In order to analyze the different impact on integer clock products of different types of satellites, we made the comparisons of GPS and BDS integer clocks. The wide-lane phase biases were all calculated only using raw GNSS data, so they keep consistent with different attitude correction models. The narrow-lane phase biases are actually absorbed into the satellite clocks, so we show the time series of double-difference satellite clocks of GPS and BDS (see Figure 2). First, we selected satellite G01 and C06 as references to form the single-difference satellite clocks to remove the changes of benchmarks. Second, we shaped the double-difference satellite clocks (see red dots) between those estimated by the nominal attitude and attitude quaternions, respectively. The gray zones denote the satellite eclipsing periods. A total of eight eclipsing satellites (G08, G12, G27, G32, C14, C16, C30 and C34) are plotted to show the different impact on integer clock products. The sun elevation angles of these satellites are also shown in the figure. Clearly, GPS and BDS integer clocks with different attitude models all show differences. The maximum differences occur in C30 and C34 eclipsing periods on day 110, 2020, with root mean square (RMS) errors of higher than 150 ps. In particular, even though we plot the gray eclipsing zones of C30 and C34 panels, the large attitude errors between the nominal attitude and attitude quaternion models almost exist all day because these satellites maintain the 3-degree sun elevation on this day.
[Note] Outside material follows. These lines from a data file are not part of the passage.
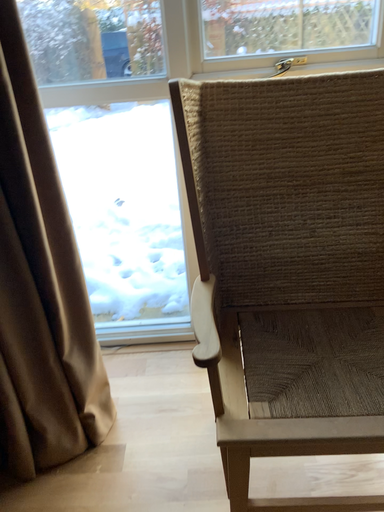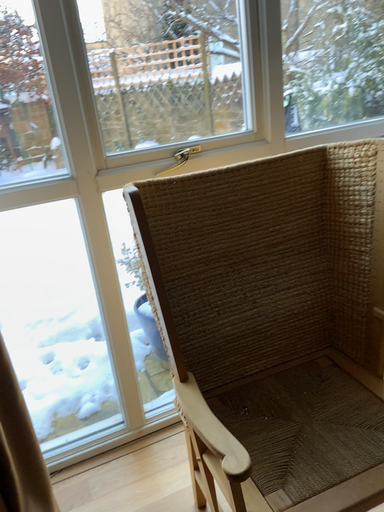 Question: Which way did the camera rotate in the video?

Choices:
 (A) rotated upward
 (B) rotated downward

Answer: (A) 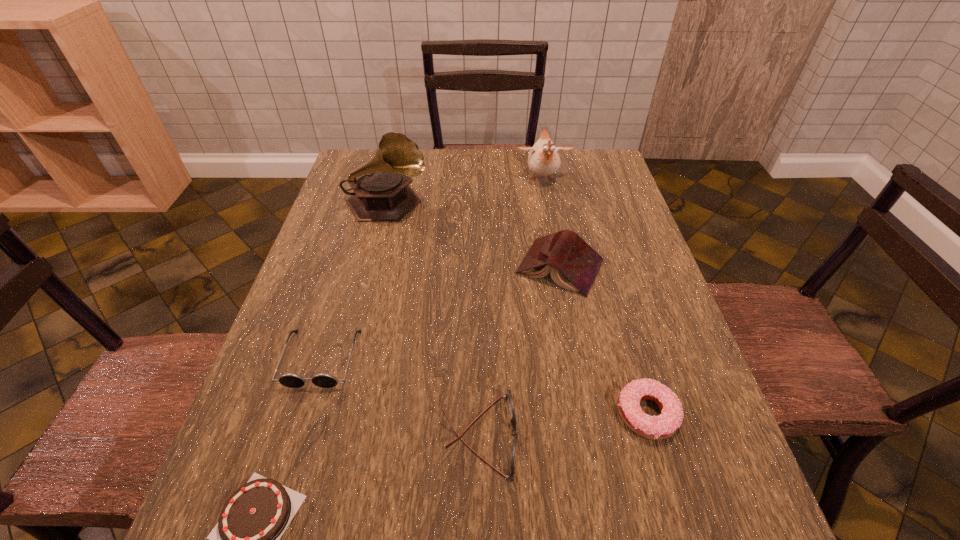 The height and width of the screenshot is (540, 960). I want to click on blank region between the doughnut and the phonograph record, so pyautogui.click(x=516, y=310).

Locate an element on the screen. This screenshot has height=540, width=960. unoccupied area between the sixth shortest object and the book is located at coordinates (551, 224).

This screenshot has height=540, width=960. Identify the location of vacant area between the tallest object and the sunglasses. (354, 282).

The height and width of the screenshot is (540, 960). In order to click on object that is the third nearest to the fourth object from right to left in this screenshot , I will do `click(246, 538)`.

You are a GUI agent. You are given a task and a screenshot of the screen. Output one action in this format:
    pyautogui.click(x=<x>, y=<y>)
    Task: Click on the fifth closest object to the fifth shortest object
    
    Given the screenshot: What is the action you would take?
    pyautogui.click(x=291, y=380)

Where is `free space that satisfies the following two spatial constraints: 1. on the horn direction of the tallest object; 2. on the front-facing side of the sunglasses`? This screenshot has height=540, width=960. free space that satisfies the following two spatial constraints: 1. on the horn direction of the tallest object; 2. on the front-facing side of the sunglasses is located at coordinates (349, 359). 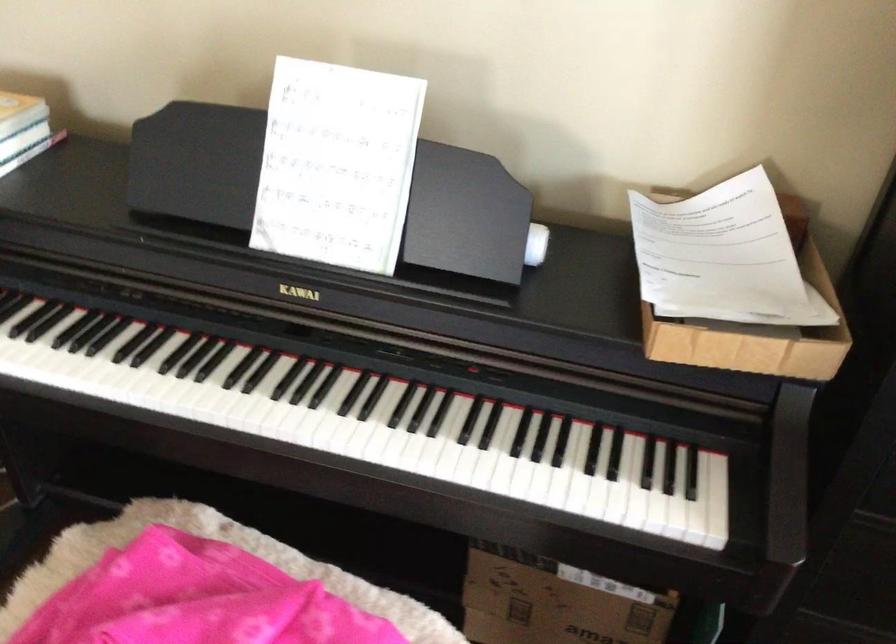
Compared with eclipsing satellites G08, G27 and G32, G12 shows the shorter eclipsing periods, which may cause the smaller RMS errors of double-difference satellite clocks of lower than 20 ps. In addition, we find that the attitude differences of satellites during the eclipsing periods can also influence the integer clocks during the non-eclipsing periods and non-eclipsing satellites (not shown here though). These phenomena reveal that using different attitude corrections influences the common parameters such as ambiguities. An ambiguity parameter almost spans eclipsing and non-eclipsing periods and is estimated as a constant, so this parameter can influence the integer clocks in the non-eclipsing periods. In general, the attitude quaternion products of BDS satellites show a more remarkable impact on integer clock products than those of GPS satellites.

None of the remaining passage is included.